Good afternoon everyone
in the figure,,
QR/QS = QT/PR And angle 1 =angle 2
then prove That PQS similar to TQR...
is the above solution correct or not?
if not,, then please provide the correct solution...
Answers
Step-by-step explanation:
Please find the answer to your question below
Here you didnot provide any diagram for the question
But if in two triangles if the sides are proportional and one angle is equal then the triangles are similar according to SAS criterion
So Given thatIn triangle TQR, QR/QS = QT/PR and angle 1 = angle 2.

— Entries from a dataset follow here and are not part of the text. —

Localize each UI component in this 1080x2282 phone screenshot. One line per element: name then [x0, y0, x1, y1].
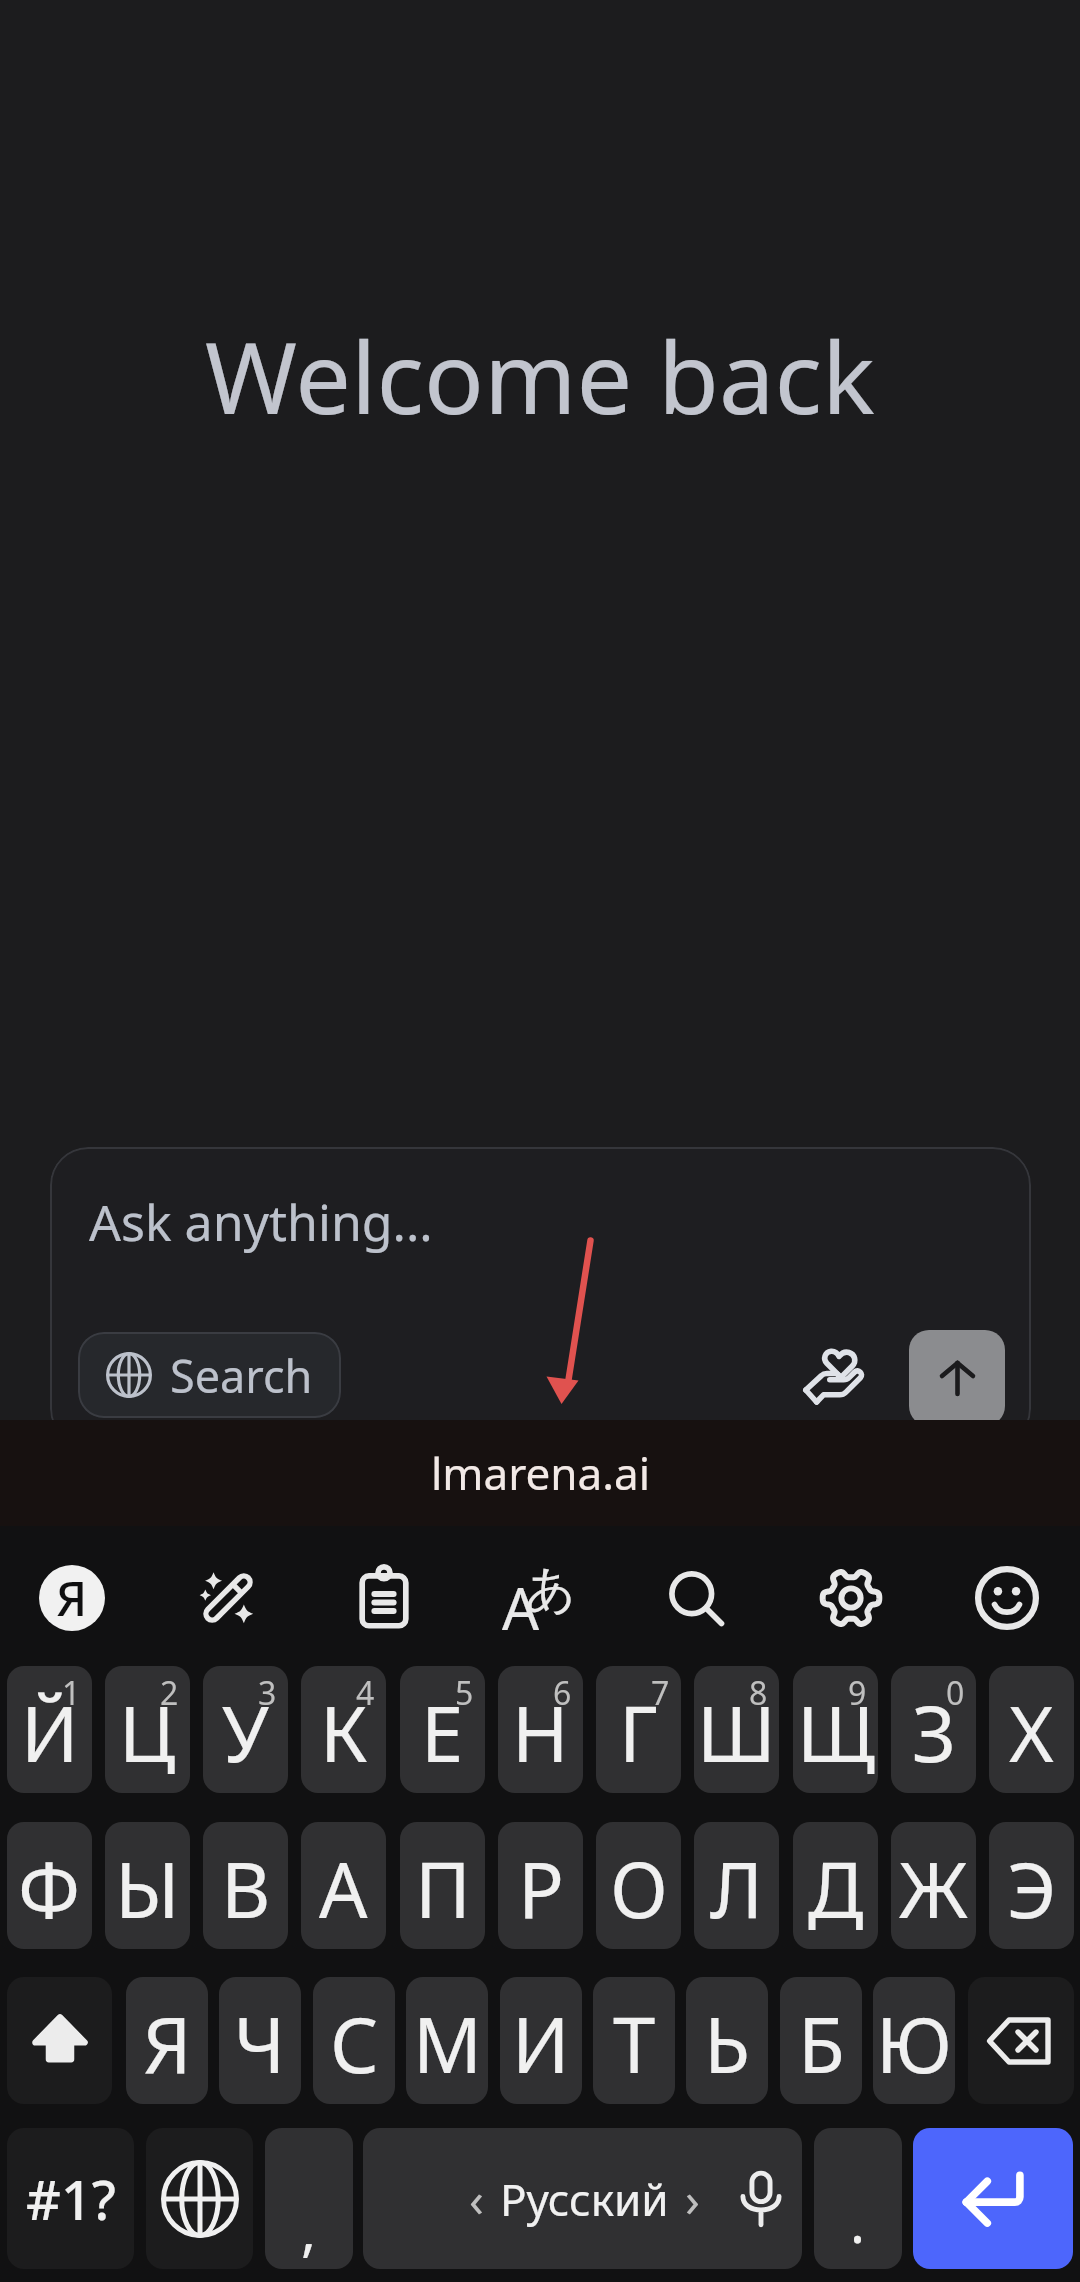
button[interactable]: Ф	[7, 1822, 92, 1949]
button[interactable]: Т	[593, 1977, 675, 2104]
button[interactable]: Ц	[105, 1666, 190, 1793]
staticText: 9	[848, 1671, 867, 1715]
button[interactable]: Ы	[105, 1822, 190, 1949]
staticText: Т	[613, 1992, 656, 2096]
staticText: Б	[798, 1992, 845, 2096]
staticText: Л	[710, 1837, 764, 1941]
staticText: Щ	[797, 1681, 875, 1785]
button[interactable]: Д	[793, 1822, 878, 1949]
button[interactable]: Л	[694, 1822, 779, 1949]
staticText: 3	[258, 1671, 277, 1715]
button[interactable]: Щ	[793, 1666, 878, 1793]
button[interactable]: Shift	[7, 1977, 112, 2104]
staticText: 0	[946, 1671, 965, 1715]
staticText: Ask anything...	[89, 1188, 433, 1256]
staticText: 4	[356, 1671, 375, 1715]
button[interactable]: Translate	[482, 1542, 594, 1654]
button[interactable]: Ю	[873, 1977, 955, 2104]
button[interactable]: Б	[780, 1977, 862, 2104]
button[interactable]: К	[301, 1666, 386, 1793]
button[interactable]: Change language	[146, 2128, 253, 2269]
button[interactable]: Г	[596, 1666, 681, 1793]
staticText: Ь	[704, 1992, 751, 2096]
button[interactable]: Ask anything...	[50, 1147, 1031, 1447]
button[interactable]: Backspace	[968, 1977, 1074, 2104]
staticText: Н	[512, 1681, 569, 1785]
staticText: #1?	[26, 2162, 116, 2236]
staticText: Ф	[18, 1837, 81, 1941]
button[interactable]: .	[814, 2128, 902, 2269]
button[interactable]: Х	[989, 1666, 1074, 1793]
staticText: Г	[619, 1681, 658, 1785]
staticText: С	[330, 1992, 379, 2096]
button[interactable]: ,	[265, 2128, 353, 2269]
button[interactable]: А	[301, 1822, 386, 1949]
staticText: .	[850, 2183, 866, 2259]
button[interactable]: Я	[126, 1977, 208, 2104]
button[interactable]: Ч	[219, 1977, 301, 2104]
staticText: Search	[170, 1345, 313, 1406]
button[interactable]: У	[203, 1666, 288, 1793]
staticText: A	[502, 1568, 540, 1636]
staticText: Д	[808, 1837, 864, 1941]
button[interactable]: Ж	[891, 1822, 976, 1949]
staticText: У	[222, 1681, 269, 1785]
staticText: あ	[525, 1558, 577, 1621]
button[interactable]: М	[406, 1977, 488, 2104]
staticText: 2	[160, 1671, 179, 1715]
button[interactable]: Е	[400, 1666, 485, 1793]
staticText: Ч	[234, 1992, 286, 2096]
button[interactable]: Yandex	[16, 1542, 128, 1654]
staticText: Я	[56, 1565, 88, 1630]
staticText: ‹	[469, 2166, 484, 2231]
button[interactable]: С	[313, 1977, 395, 2104]
staticText: М	[413, 1992, 482, 2096]
button[interactable]: Н	[498, 1666, 583, 1793]
button[interactable]: З	[891, 1666, 976, 1793]
staticText: 6	[553, 1671, 572, 1715]
staticText: П	[415, 1837, 471, 1941]
staticText: Ы	[115, 1837, 180, 1941]
staticText: Я	[143, 1992, 192, 2096]
button[interactable]: Clipboard	[328, 1542, 440, 1654]
staticText: lmarena.ai	[431, 1443, 650, 1503]
staticText: Русский	[500, 2169, 669, 2229]
button[interactable]: О	[596, 1822, 681, 1949]
button[interactable]: #1?	[7, 2128, 134, 2269]
staticText: О	[610, 1837, 668, 1941]
staticText: В	[221, 1837, 271, 1941]
button[interactable]: Ш	[694, 1666, 779, 1793]
staticText: А	[319, 1837, 368, 1941]
button[interactable]: В	[203, 1822, 288, 1949]
staticText: ›	[685, 2166, 700, 2231]
staticText: Й	[21, 1681, 79, 1785]
staticText: Э	[1007, 1837, 1057, 1941]
button[interactable]: Й	[7, 1666, 92, 1793]
button[interactable]: lmarena.ai	[0, 1420, 1080, 1526]
button[interactable]: Settings	[795, 1542, 907, 1654]
button[interactable]: Enter	[913, 2128, 1073, 2269]
button[interactable]: П	[400, 1822, 485, 1949]
staticText: Ж	[899, 1837, 968, 1941]
staticText: 8	[749, 1671, 768, 1715]
button[interactable]: Emoji	[951, 1542, 1063, 1654]
button[interactable]: Search	[640, 1542, 752, 1654]
button[interactable]: ‹	[363, 2128, 802, 2269]
staticText: Х	[1009, 1681, 1054, 1785]
staticText: 7	[651, 1671, 670, 1715]
staticText: Р	[518, 1837, 564, 1941]
staticText: 5	[455, 1671, 474, 1715]
button[interactable]: Search	[78, 1332, 341, 1418]
button[interactable]: Send	[909, 1330, 1005, 1426]
button[interactable]: Donate	[787, 1328, 887, 1428]
button[interactable]: Magic	[172, 1542, 284, 1654]
staticText: 1	[62, 1671, 81, 1715]
staticText: Ц	[119, 1681, 176, 1785]
staticText: Welcome back	[0, 308, 1080, 443]
button[interactable]: Ь	[686, 1977, 768, 2104]
button[interactable]: И	[500, 1977, 582, 2104]
staticText: ,	[301, 2191, 317, 2267]
button[interactable]: Р	[498, 1822, 583, 1949]
button[interactable]: Э	[989, 1822, 1074, 1949]
staticText: З	[912, 1681, 956, 1785]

So triangle PQS ~ triangle PQR.
Given,
QR/QS = QT/PR... (1)
Angle(1) = Angle(2)....(2)
We know,
Identify (SAS) is used when we deal with proving side, angle, side equal for both the triangles,
We have,
In triangle(PQR),
Angle(1) = Angle(2)...[given]
So,
We know sides opposite to equal angles are equal,
Then,
PR = PQ.... (3)
From (1) and (3),
QR/QS = QT/PQ... (4)
Now, in triangle(PQS) and triangle(TQR),
From (4),
QR/QS = QT/PQ
And angle(1) = Angle(1)...[common angle]
Hence proved by SAS congruence identity,
Triangle (PQS) ~ Triangle (TQR)